Hence, there are two main providers. Tardis (tardis.dev) and Kaiko (kaiko.com). Tardis is simply better, but Kaiko is simply broader. If Tardis has it, use Tardis, if Tardis doesn’t use Kaiko.
Tardis has better support, better quality of data, better tooling around that data, and all around I recommend them more (they’ve always been my preferred route).
That said, Kaiko is a great option - Tardis is just really hard to compete with. Kaiko finds it’s niche in having a much broader range of data. If Tardis doesn’t have it - Kaiko will.
As an extra note, if you want to scrape free data, use CCXT as it will make it much faster / normalized and if you want a live feed of normalized quotes / orderbooks / generally normalized HFT data - then the Tardis machine is a free and high quality option (does not require a Tardis subscription to use).
Kaiko is more expensive and aimed only at institutions, whereas Tardis offers packages for academic, solo, and institutional players.

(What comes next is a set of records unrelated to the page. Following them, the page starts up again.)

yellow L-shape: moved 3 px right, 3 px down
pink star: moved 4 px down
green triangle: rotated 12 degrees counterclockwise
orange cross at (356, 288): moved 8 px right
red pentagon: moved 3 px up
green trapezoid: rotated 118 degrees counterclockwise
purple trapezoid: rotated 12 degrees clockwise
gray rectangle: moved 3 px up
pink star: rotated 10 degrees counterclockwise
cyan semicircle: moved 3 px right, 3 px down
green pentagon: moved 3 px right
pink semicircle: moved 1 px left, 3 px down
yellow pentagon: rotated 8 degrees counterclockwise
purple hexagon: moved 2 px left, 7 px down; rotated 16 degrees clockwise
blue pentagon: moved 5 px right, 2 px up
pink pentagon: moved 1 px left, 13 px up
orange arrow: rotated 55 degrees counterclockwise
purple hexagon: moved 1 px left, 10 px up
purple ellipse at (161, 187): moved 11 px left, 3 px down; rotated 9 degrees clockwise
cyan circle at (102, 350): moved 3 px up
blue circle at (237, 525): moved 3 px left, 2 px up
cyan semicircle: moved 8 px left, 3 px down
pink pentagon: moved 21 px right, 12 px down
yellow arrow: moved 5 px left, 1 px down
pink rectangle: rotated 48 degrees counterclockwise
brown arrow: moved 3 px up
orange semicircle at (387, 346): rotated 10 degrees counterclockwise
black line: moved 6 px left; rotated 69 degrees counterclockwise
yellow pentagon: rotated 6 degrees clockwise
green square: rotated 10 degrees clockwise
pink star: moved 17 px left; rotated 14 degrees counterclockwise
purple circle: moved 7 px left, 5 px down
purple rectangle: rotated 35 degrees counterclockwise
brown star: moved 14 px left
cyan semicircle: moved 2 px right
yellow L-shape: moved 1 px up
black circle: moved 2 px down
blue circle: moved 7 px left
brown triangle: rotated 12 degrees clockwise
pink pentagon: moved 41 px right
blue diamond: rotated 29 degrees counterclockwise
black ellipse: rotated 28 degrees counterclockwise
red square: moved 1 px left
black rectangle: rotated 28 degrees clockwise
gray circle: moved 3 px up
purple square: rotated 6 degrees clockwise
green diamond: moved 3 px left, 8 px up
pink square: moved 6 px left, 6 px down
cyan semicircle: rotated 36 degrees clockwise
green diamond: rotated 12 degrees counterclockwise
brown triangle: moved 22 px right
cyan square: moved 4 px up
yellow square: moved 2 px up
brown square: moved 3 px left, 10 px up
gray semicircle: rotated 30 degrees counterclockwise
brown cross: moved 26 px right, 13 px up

If Tardis is still too expensive, then crypto lake (crypto-lake.com) offers data at a much cheaper rate, but with less coverage.
Crypto Alternative Data
Glassnode is a very affordable option, however, there is no longer an API for the $40 a month option. This of course doesn’t pose much of an issue if you simply scrape the graphs on the website:
For crypto fundamentals otherwise, I recommend Santiment.
Tiingo
Tiingo is just great. There’s not much more to say. Easily the best value for money. $10 a month gets you access to most asset classes OHLCV data, fundamental data, and news data.
Polygon
Polygon is like Tiingo but more expensive and with more data. It’ll have the data that’s a lot larger like options / equities HFT data (historically), but it’ll cost more. Luckily, still within retail ranges, but this is a fair bit more - still quite a great deal.
WRDS
WRDS - Wharton Research Data Services gives an insane amount of data, and of course it is free, but only if you have access (through a university). I have sure scraped my fair share of this website using keys from friends - it’s a treasure trove of data.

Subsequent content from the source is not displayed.